§ **TASK TO CARRY OUT**: Which lines of the entries contain the string "Cameroon"? Copy each of them.

Extracted page text data
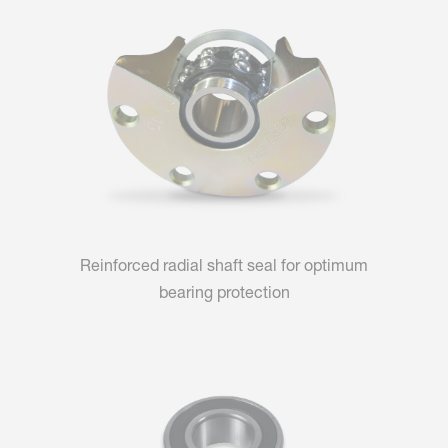
Reinforced radial shaft seal for optimum
bearing protection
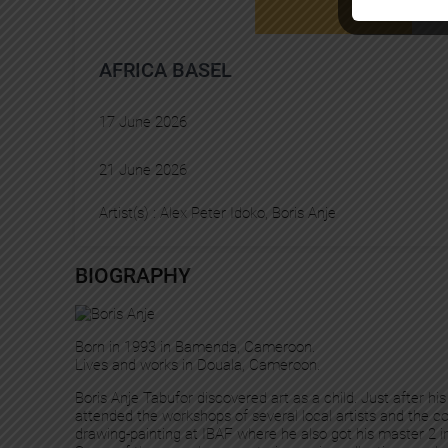
AFRICA BASEL
17 June 2026
21 June 2026
Artist(s) :
Alex Peter Idoko
, 
Boris Anje
BIOGRAPHY
Born in 1993 in Bamenda, Cameroon.
Lives and works in Douala, Cameroon.
Boris Anje Tabufor discovered art as a child. Just after h
attended the workshops of several local artists and the c
drawing-painting at IBAF where he also got his master 2 in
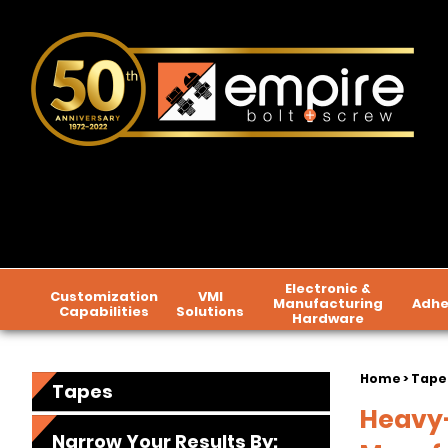
Electronic &
Customization
VMI
Manufacturing
Adhe
Capabilities
Solutions
Hardware
Home
> Tape
Tapes
Heavy-
Narrow Your Results By:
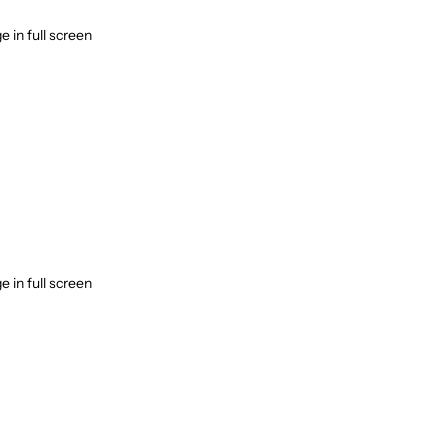
 in full screen
 in full screen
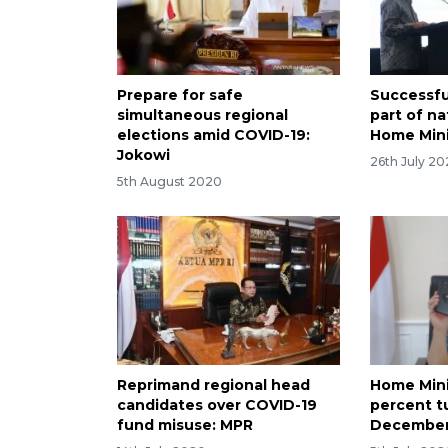
Prepare for safe
Successful
simultaneous regional
part of na
elections amid COVID-19:
Home Mini
Jokowi
26th July 2
5th August 2020
Reprimand regional head
Home Mini
candidates over COVID-19
percent t
fund misuse: MPR
December 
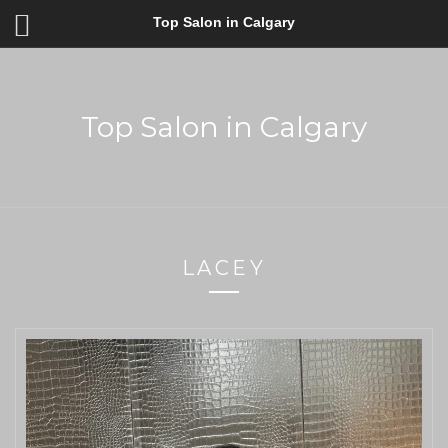
Top Salon in Calgary
Top Salon in Calgary
LACEY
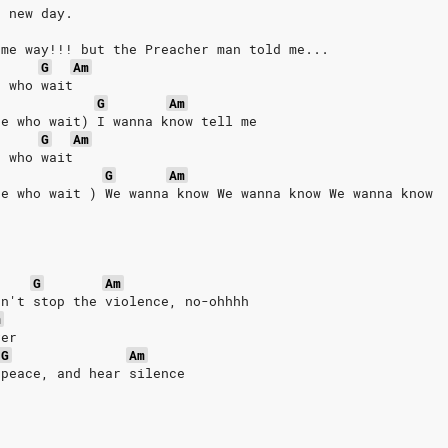
a new day.
ame way!!! but the Preacher man told me...
G
Am
e who wait
G
Am
se who wait) I wanna know tell me
G
Am
e who wait
G
Am
se who wait ) We wanna know We wanna know We wanna know 
G
Am
an't stop the violence, no-ohhhh
m
ver
G
Am
 peace, and hear silence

§ **TASK SOLUTION**:
Born in 1993 in Bamenda, Cameroon.
Lives and works in Douala, Cameroon.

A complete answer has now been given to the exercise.